I can’t located a good picture of the bagels I bought, and I’m not taking a picture of the near depleted bag I now own after the fiasco that was me trying to get the pic of my painting properly uploaded. After a good hour fighting to make the thing to simply rotate counter-clockwise ninety degrees – an option labeled clearly and with a handy illustration – I gave up, left it as is, and decided not to look back. Which leads me to here. No picture. You’re going to have to use your imagination to picture the type of bagel I’m about to describe. Consider us participants both in the wonderful oral tradition.

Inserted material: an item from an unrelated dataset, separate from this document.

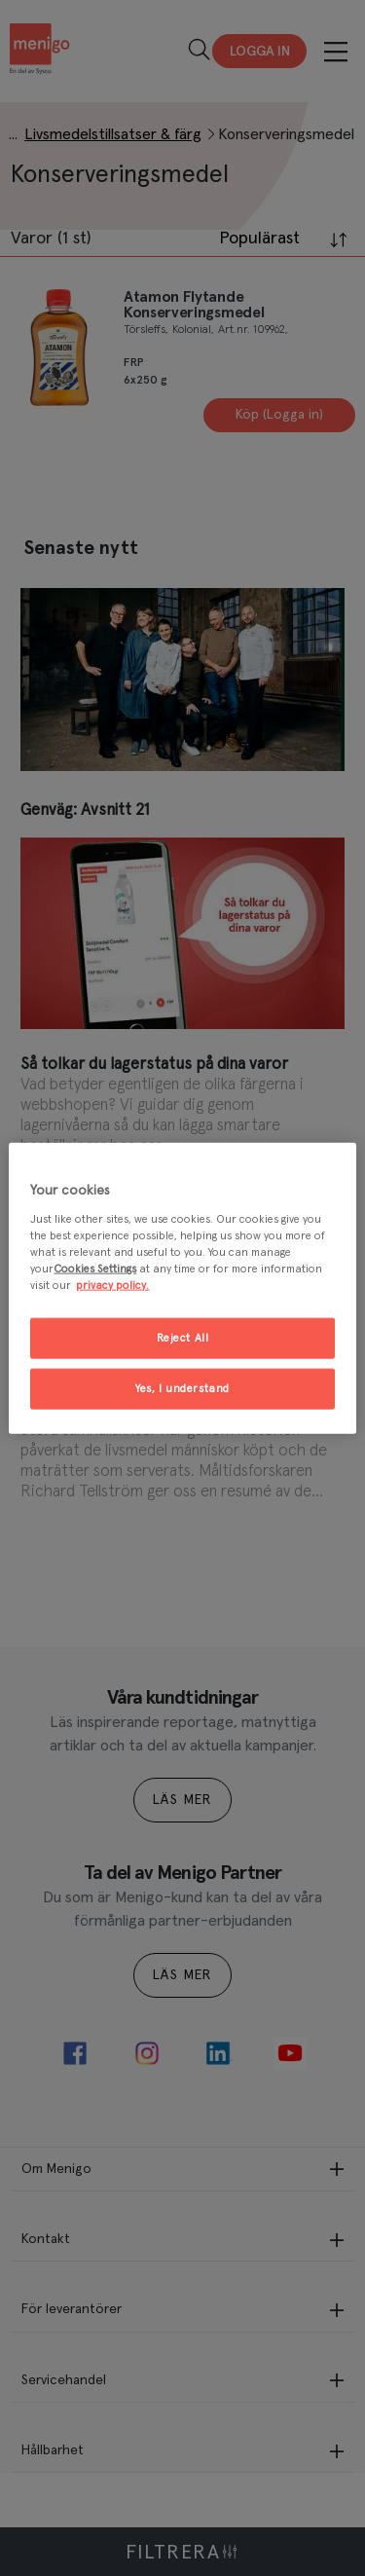 This screenshot has width=365, height=2576. What do you see at coordinates (95, 1268) in the screenshot?
I see `Cookies Settings` at bounding box center [95, 1268].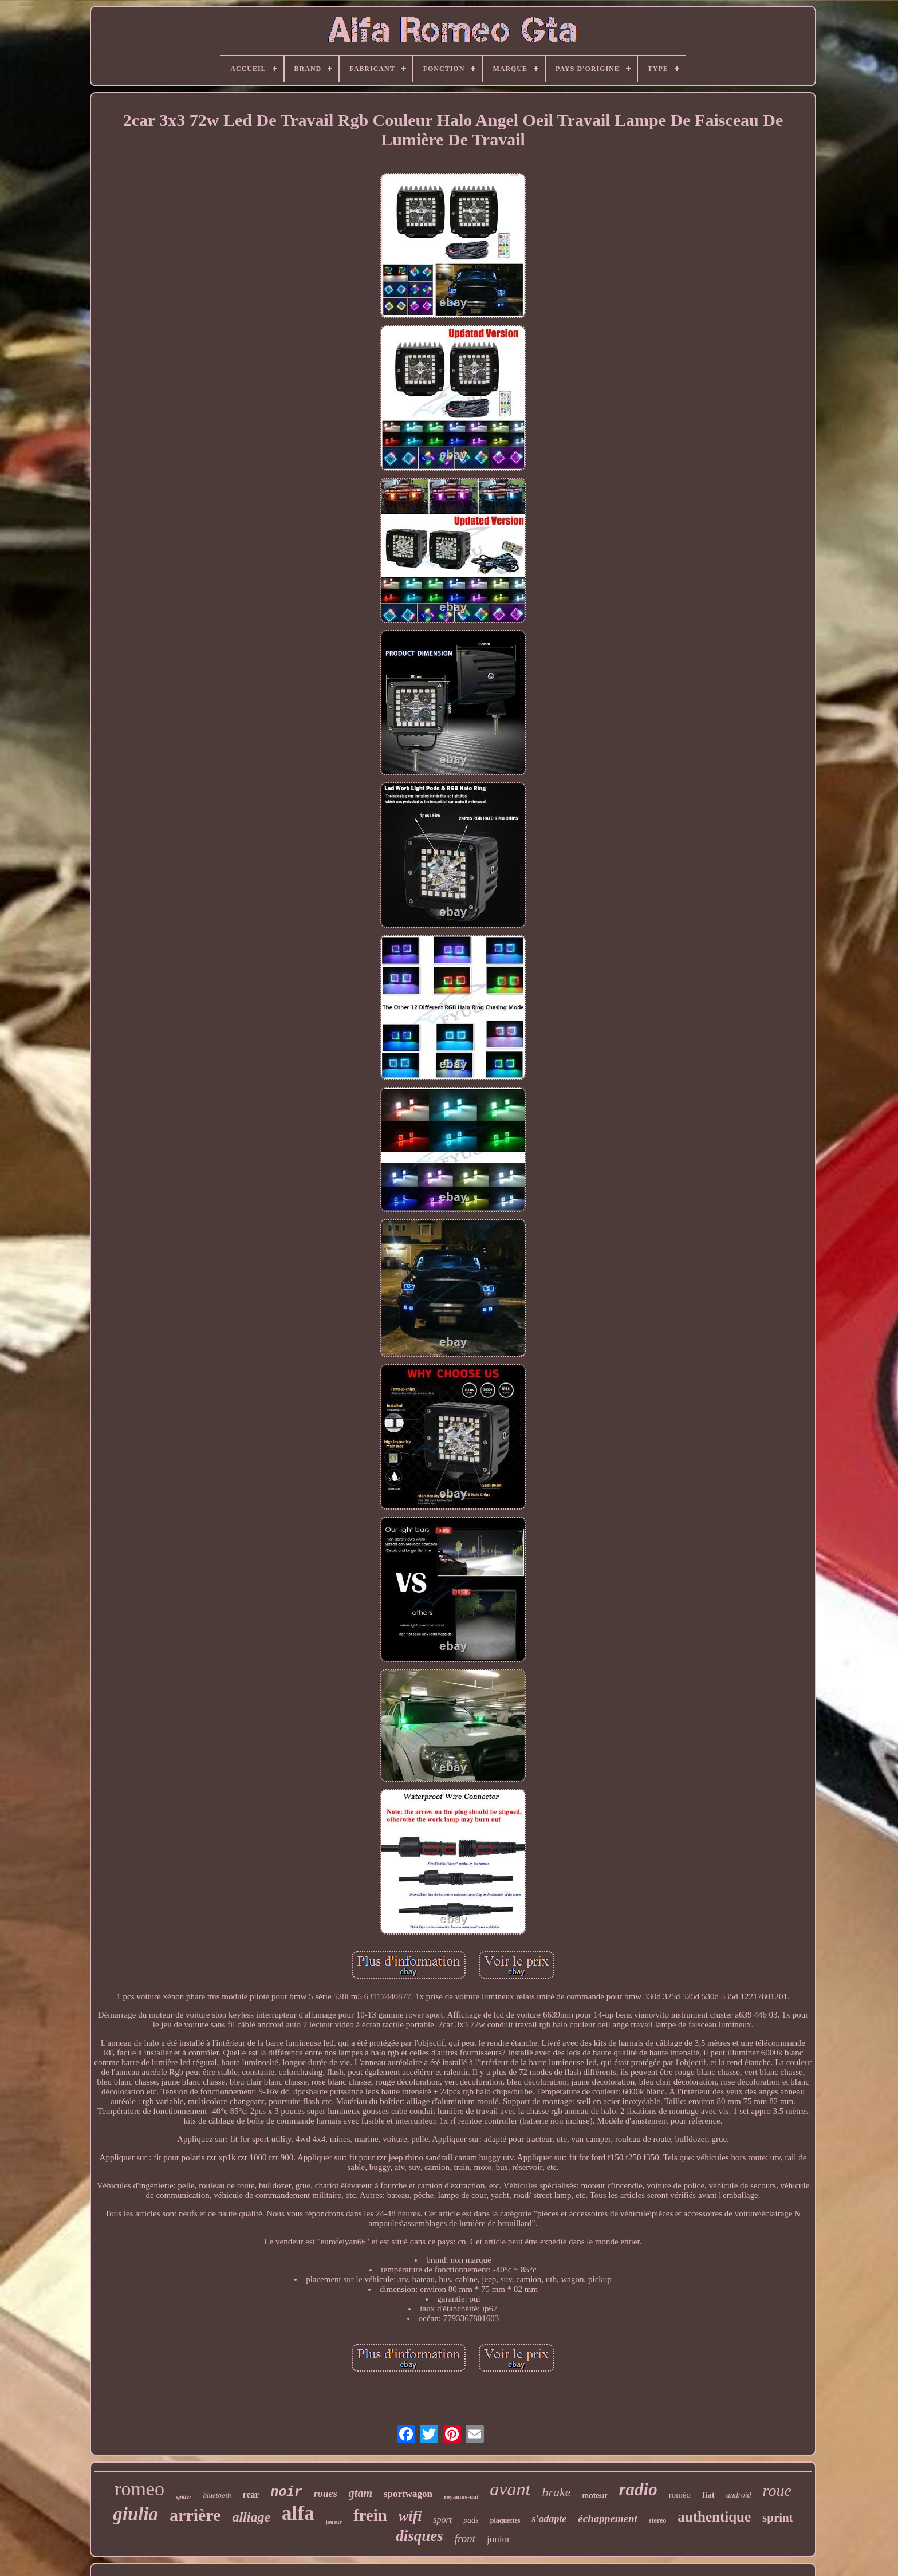 The image size is (898, 2576). I want to click on royaume-uni, so click(461, 2496).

Pastries are not my breakfast food of choice. I like donuts, of course, but they’re more of a dessert to me. Pancakes are my favorite food ever (seriously), and they can be on the sweeter side yes, though I’m more of a purist here with plain buttermilk being the end-all-be-all of food things. The reason I’m explaining this is it helps to know my proclivities for what I’m going to explain.
It’s not as dramatic as I’m making it out to be.
Maple Leaf Baking Inc. has these New York Style bagels (established in 1880, supposedly) of the Cinnamon variety which are, in short, incredible. I’m not sure what kids these days are saying, but if “the bomb” was anywhere in their vocabulary, it would be used here and liberally. I grabbed them on a whim. It could have been any other bag, any other brand. I pulled without discrimination. They sat on my own shelf until morning where I pulled one out and placed it in another bag for the drive to work, not realizing how special these circles were. I was coming down the off ramp – or is it the on ramp? I don’t know – merging first into the flow of traffic before removing the bagel. Taking a bite was a moment of clarity. I’ve heard it referred to as an “ah ha” moment, and maybe it was that too, though I would shift more toward an “oh my” or an “mmmmmm”. The bread was soft. Not chewy. Not tough. Near-enough melt against the top of your tongue the way chocolate might. Cinnamon swirls coated some of the bites, allowing for small changes to the palate. The raisins were, wonderfully, bright. Some bagel-raisins turn gritty over time, making me feel as though I’m eating through a fistful of sand. Not these. Just the right mix of sweet and savory.
Even if you don’t like bagels, you should eat one. If you can find them. It took some searching on the bag to discover the name – Maple Leaf Baking is only in the fine print – and even more to try and find an online stock image, with none of those producing the same picture as what sits now on the counter. Perhaps I have the only bag in existence, happening upon some Grimm-like tale which will end poorly once the bag has emptied. And, honestly, I’d be okay with that. The trade, whatever it is, may well be worth the price of the bagels.